━━━━━ DATA LISTING ━━━━━
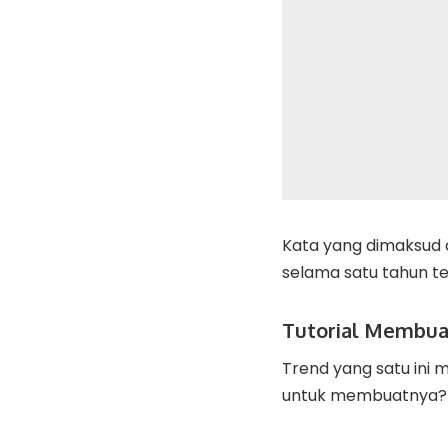
Kata yang dimaksud d
selama satu tahun te
Tutorial Membua
Trend yang satu ini 
untuk membuatnya? G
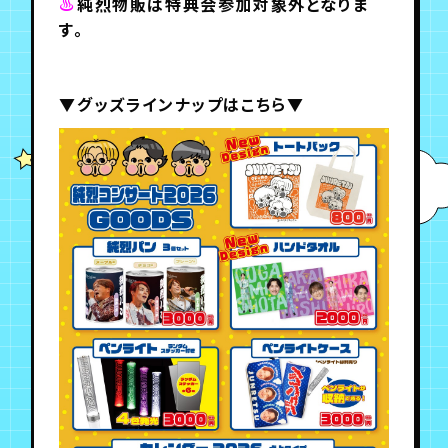
♨
純烈物販は特典会参加対象外となりま
す。
▼グッズラインナップはこちら▼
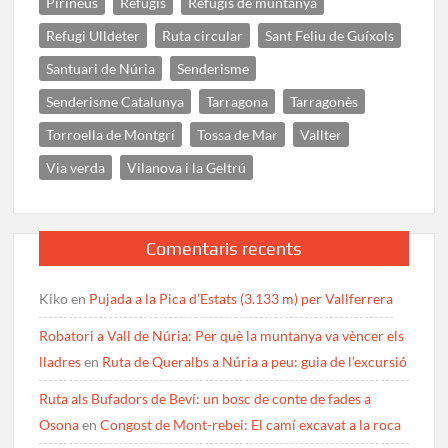
Pirineus
Refugis
Refugis de muntanya
Refugi Ulldeter
Ruta circular
Sant Feliu de Guíxols
Santuari de Núria
Senderisme
Senderisme Catalunya
Tarragona
Tarragonès
Torroella de Montgrí
Tossa de Mar
Vallter
Via verda
Vilanova i la Geltrú
Comentaris recents
Kiko
en
Pujada a la Pica d’Estats (3.133 m) per Vallferrera
Robatori a Vall de Núria: Per què la muntanya va vèncer els
lladres
en
Ruta de Queralbs a Núria a peu: guia de l’excursió
Ruta als Bufadors de Beví: un bosc de conte de fades a
Osona
en
Congost de Mont-rebei: El camí excavat a la roca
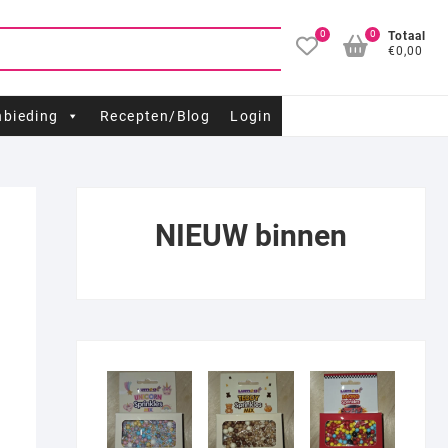
0
0
Totaal
€0,00
bieding
Recepten/Blog
Login
NIEUW binnen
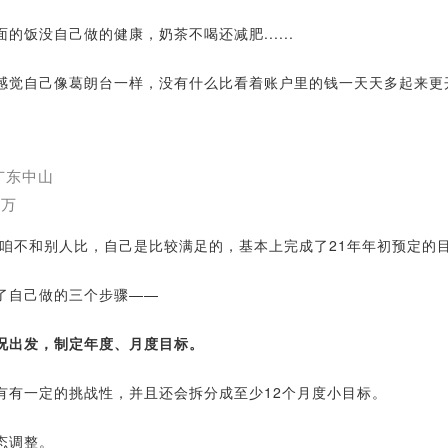
的饭没自己做的健康，奶茶不喝还减肥......
感觉自己像葛朗台一样，没有什么比看着账户里的钱一天天多起来更
广东中山
2万
说，咱不和别人比，自己是比较满足的，基本上完成了21年年初预定的
了自己做的三个步骤——
况出发，制定年度、月度目标。
有有一定的挑战性，并且还会拆分成至少12个月度小目标。
态调整。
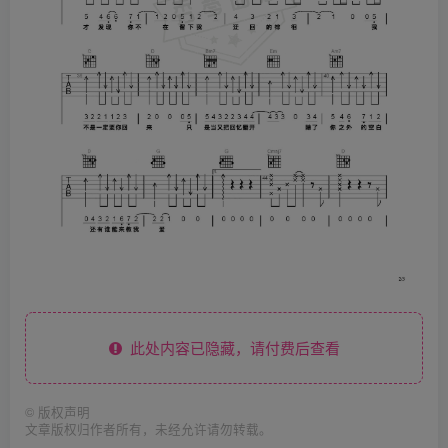
此处内容已隐藏，请付费后查看
©
版权声明
文章版权归作者所有，未经允许请勿转载。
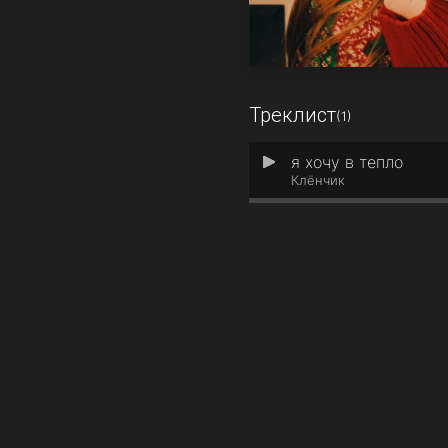
Треклист
(1)
я хочу в тепло
1
Клёнчик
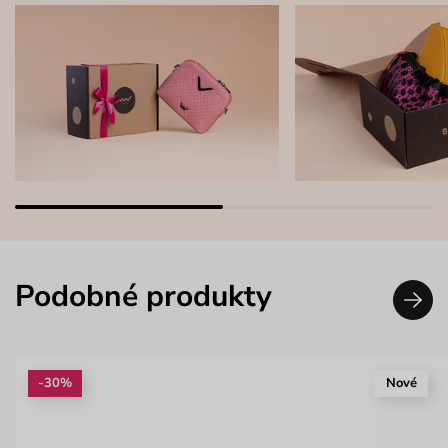
Podobné produkty
-30%
Nové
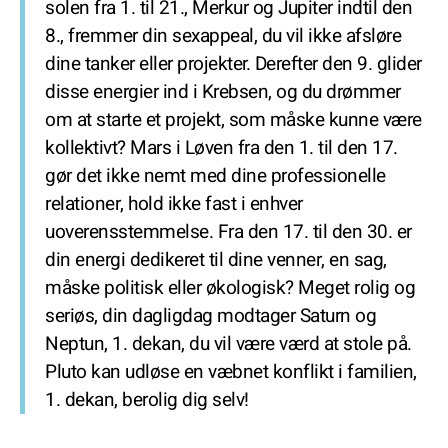
solen fra 1. til 21., Merkur og Jupiter indtil den
8., fremmer din sexappeal, du vil ikke afsløre
dine tanker eller projekter. Derefter den 9. glider
disse energier ind i Krebsen, og du drømmer
om at starte et projekt, som måske kunne være
kollektivt? Mars i Løven fra den 1. til den 17.
gør det ikke nemt med dine professionelle
relationer, hold ikke fast i enhver
uoverensstemmelse. Fra den 17. til den 30. er
din energi dedikeret til dine venner, en sag,
måske politisk eller økologisk? Meget rolig og
seriøs, din dagligdag modtager Saturn og
Neptun, 1. dekan, du vil være værd at stole på.
Pluto kan udløse en væbnet konflikt i familien,
1. dekan, berolig dig selv!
━━━━━
Please print every record above exactly, but leave the pictures out.

Kata yang dimaksud d
selama satu tahun te
Tutorial Membua
Trend yang satu ini 
untuk membuatnya? G
♨
純烈物販は特典会参加対象外となりま
す。
▼グッズラインナップはこちら▼
Pirineus
Refugis
Refugis de muntanya
Refugi Ulldeter
Ruta circular
Sant Feliu de Guíxols
Santuari de Núria
Senderisme
Senderisme Catalunya
Tarragona
Tarragonès
Torroella de Montgrí
Tossa de Mar
Vallter
Via verda
Vilanova i la Geltrú
Comentaris recents
Kiko
en
Pujada a la Pica d’Estats (3.133 m) per Vallferrera
Robatori a Vall de Núria: Per què la muntanya va vèncer els
lladres
en
Ruta de Queralbs a Núria a peu: guia de l’excursió
Ruta als Bufadors de Beví: un bosc de conte de fades a
Osona
en
Congost de Mont-rebei: El camí excavat a la roca
0
0
Totaal
€0,00
bieding
Recepten/Blog
Login
NIEUW binnen
的饭没自己做的健康，奶茶不喝还减肥......
感觉自己像葛朗台一样，没有什么比看着账户里的钱一天天多起来更
广东中山
2万
说，咱不和别人比，自己是比较满足的，基本上完成了21年年初预定的
了自己做的三个步骤——
况出发，制定年度、月度目标。
有有一定的挑战性，并且还会拆分成至少12个月度小目标。
态调整。
此处内容已隐藏，请付费后查看
©
版权声明
文章版权归作者所有，未经允许请勿转载。
Треклист
(1)
я хочу в тепло
1
Клёнчик
Podobné produkty
-30%
Nové
solen fra 1. til 21., Merkur og Jupiter indtil den
8., fremmer din sexappeal, du vil ikke afsløre
dine tanker eller projekter. Derefter den 9. glider
disse energier ind i Krebsen, og du drømmer
om at starte et projekt, som måske kunne være
kollektivt? Mars i Løven fra den 1. til den 17.
gør det ikke nemt med dine professionelle
relationer, hold ikke fast i enhver
uoverensstemmelse. Fra den 17. til den 30. er
din energi dedikeret til dine venner, en sag,
måske politisk eller økologisk? Meget rolig og
seriøs, din dagligdag modtager Saturn og
Neptun, 1. dekan, du vil være værd at stole på.
Pluto kan udløse en væbnet konflikt i familien,
1. dekan, berolig dig selv!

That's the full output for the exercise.